The library implements the functionality required for communicating with
a set of supervised rtcObjects and sending commands to them in a list
rtcCommandRequest and rtcCommandRequestSeries. The complete
configuration of rtcObjects is managed by the rtcObjectConfig class
which reads its config from the runtime repo.
The RTC Supervisor component is currently based on the rtctkExampleComponent structure, i.e. it provides a business logic which implements the various activities. THIS MAY WELL CHANGE and become a simple server implementing the Stdif commands directly.
Launching the Server¶
Being based on the rtctkExampleComponent (at least for the moment) the command line of the server is:
rtctkRtcSupervisor -h
Options:
-h [ --help ] print help messages
-i [ --cid ] arg component identity
-s [ --sde ] arg service discovery endpoint
e.g.:
rtctkRtcSupervisor -i rtc_sup -s file:///$PREFIX/run/exampleEndToEnd/service_disc.yaml
State Guiding¶
Currently state guiding is performed from the activities defined by the
ExampleComponent, in each activity the AllObjectRequestList() is used to
send a series of commands in series or in parallel to the list of
supervised components.
The RTC Supervisor implements activities for and understands the following commands
Init
Reset
Recover (currently empty)
Enable
Disable
NOTE: That Run and Idle are not in the above list. The baseline currently is that the sequencer code will be responsible for sending the Run commands to the rtc components in the correct order. This may be re-evaluated.

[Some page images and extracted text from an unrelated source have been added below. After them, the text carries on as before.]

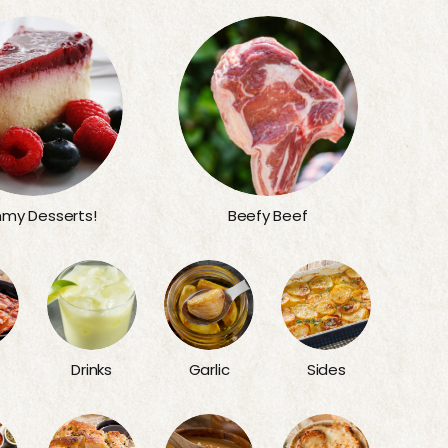
my Desserts!
Beefy Beef
Sides
Drinks
Garlic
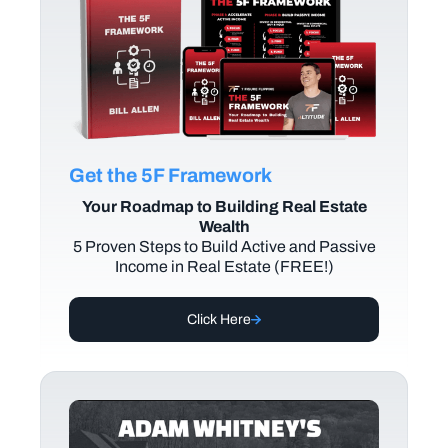
Get the 5F Framework
Your Roadmap to Building Real Estate
Wealth
5 Proven Steps to Build Active and Passive
Income in Real Estate (FREE!)
Click Here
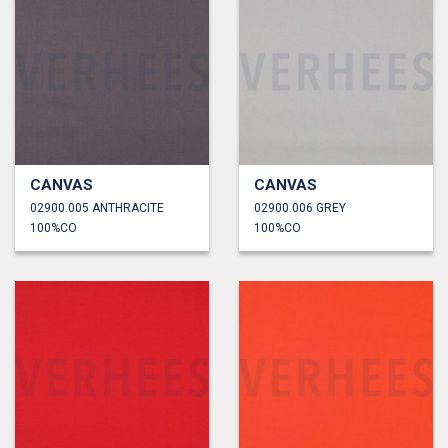
CANVAS
CANVAS
02900.005 ANTHRACITE
02900.006 GREY
100%CO
100%CO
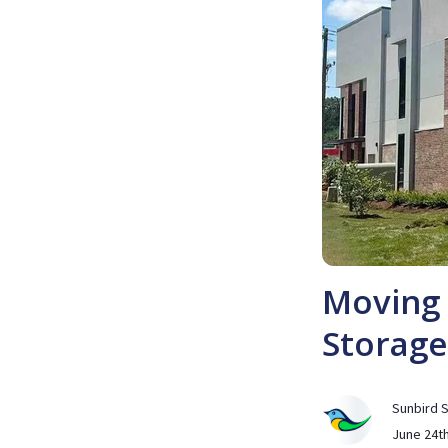
Moving 
Storage
Sunbird 
June 24th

There are configuration flags available for each of these activities indicating if they should be performed in parallel or series on the list of supervised components.
Commanding¶
To send one of the supported commands you can use the rtctkSendCommand script which makes use of the rtctkClient program implementing the Stdif client interface as follows:
rtctkSendCommand rtc_sup Init
rtctkSendCommand rtc_sup Reset
rtctkSendCommand rtc_sup Recover
rtctkSendCommand rtc_sup Enable
rtctkSendCommand rtc_sup Disable
Where rtc_sup is the name which the rtcSupervisor has been passed
with the -i flag. The rtctkSendCommand script will look in an environment
variable $REPO_DIR for the service_disc.yaml with which it will look
up the URIs required.
State Evaluation¶
When the object configuration is built from the runtime repo a list of
publish subscribe URIs is created, one per supervised component. The business
logic creates a StateSubscriber with the list of URIs. The
StateSubscribers callback to be called whenever an event is received and
the rtcObjectConfig::OnStateEventReceived() method is called which sets
the state attribute of the identified rtcObject in the object list and
then evaluates the system believed state/substate and publishes it in
the OLDB.
A typical content of the OLDB when the system is operational and
supervising two components, object1 and object2 would be:
rtc_sup:
global_display_state:
type: RtcString
value: On.Operational.Idle
global_state:
type: RtcString
value: operational
global_substate:
type: RtcString
value: idle
global_error:
type: RtcBool
value: false
global_error_who:
type: RtcString
value: ""
state:
type: RtcString
value: "On.Operational.Idle On.Operational.Update.Idle "
object1:
state:
type: RtcString
value: "On.Operational.Idle On.Operational.Update.Idle "
object2:
state:
type: RtcString
value: "On.Operational.Idle On.Operational.Update.Idle "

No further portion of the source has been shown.